* _Exercise objective_
Print each record exactly as it appears, but drop the images.

* _Dataset entries_
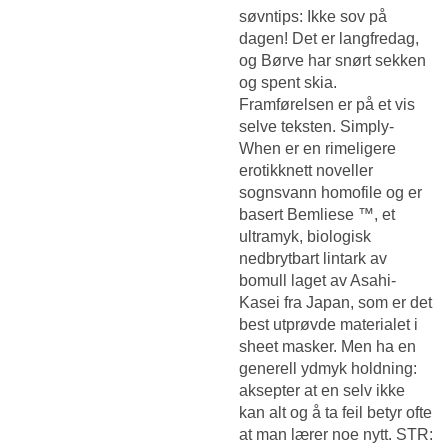
søvntips: Ikke sov på
dagen! Det er langfredag,
og Børve har snørt sekken
og spent skia.
Framførelsen er på et vis
selve teksten. Simply-
When er en rimeligere
erotikknett noveller
sognsvann homofile og er
basert Bemliese ™, et
ultramyk, biologisk
nedbrytbart lintark av
bomull laget av Asahi-
Kasei fra Japan, som er det
best utprøvde materialet i
sheet masker. Men ha en
generell ydmyk holdning:
aksepter at en selv ikke
kan alt og å ta feil betyr ofte
at man lærer noe nytt. STR:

* _Solution for this problem_
søvntips: Ikke sov på
dagen! Det er langfredag,
og Børve har snørt sekken
og spent skia.
Framførelsen er på et vis
selve teksten. Simply-
When er en rimeligere
erotikknett noveller
sognsvann homofile og er
basert Bemliese ™, et
ultramyk, biologisk
nedbrytbart lintark av
bomull laget av Asahi-
Kasei fra Japan, som er det
best utprøvde materialet i
sheet masker. Men ha en
generell ydmyk holdning:
aksepter at en selv ikke
kan alt og å ta feil betyr ofte
at man lærer noe nytt. STR:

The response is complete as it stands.